A production-grade EDI 837 claim validation engine that enforces field-level rules, payer-specific adjudication requirements, and revenue integrity checks across multi-payer healthcare claim submissions.
Built from direct experience with real-world RCM operations — specifically the failure patterns that cause the most preventable revenue loss: NPI errors, diagnosis pointer mismatches, timely filing violations, and payer-specific field gaps.
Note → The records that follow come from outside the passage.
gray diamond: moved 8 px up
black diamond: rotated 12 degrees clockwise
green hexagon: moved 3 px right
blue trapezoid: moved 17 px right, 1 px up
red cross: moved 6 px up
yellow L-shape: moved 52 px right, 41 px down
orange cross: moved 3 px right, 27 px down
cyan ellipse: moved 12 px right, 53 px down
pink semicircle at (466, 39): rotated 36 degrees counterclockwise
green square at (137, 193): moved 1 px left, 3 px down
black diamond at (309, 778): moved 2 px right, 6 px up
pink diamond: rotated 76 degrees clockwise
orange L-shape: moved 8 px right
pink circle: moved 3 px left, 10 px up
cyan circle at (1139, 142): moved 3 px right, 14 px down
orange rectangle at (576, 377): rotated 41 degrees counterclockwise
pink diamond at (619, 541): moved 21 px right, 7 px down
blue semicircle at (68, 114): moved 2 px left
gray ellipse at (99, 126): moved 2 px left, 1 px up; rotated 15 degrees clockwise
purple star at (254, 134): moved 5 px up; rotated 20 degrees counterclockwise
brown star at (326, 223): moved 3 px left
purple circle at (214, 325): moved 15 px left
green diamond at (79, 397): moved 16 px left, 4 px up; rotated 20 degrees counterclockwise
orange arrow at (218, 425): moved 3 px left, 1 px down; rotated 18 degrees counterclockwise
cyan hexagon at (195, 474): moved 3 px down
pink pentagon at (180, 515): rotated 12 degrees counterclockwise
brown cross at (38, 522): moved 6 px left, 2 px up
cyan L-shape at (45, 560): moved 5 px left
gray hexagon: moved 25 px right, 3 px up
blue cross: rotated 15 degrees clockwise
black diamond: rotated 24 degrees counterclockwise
Healthcare billing teams lose significant revenue to preventable technical denials — claims rejected by payers not because care wasn't medically necessary, but because a field was wrong, missing, or didn't match payer-specific formatting rules.
The standard workflow at most practices:
- Submit claim to payer portal
- Claim gets rejected (sometimes days later)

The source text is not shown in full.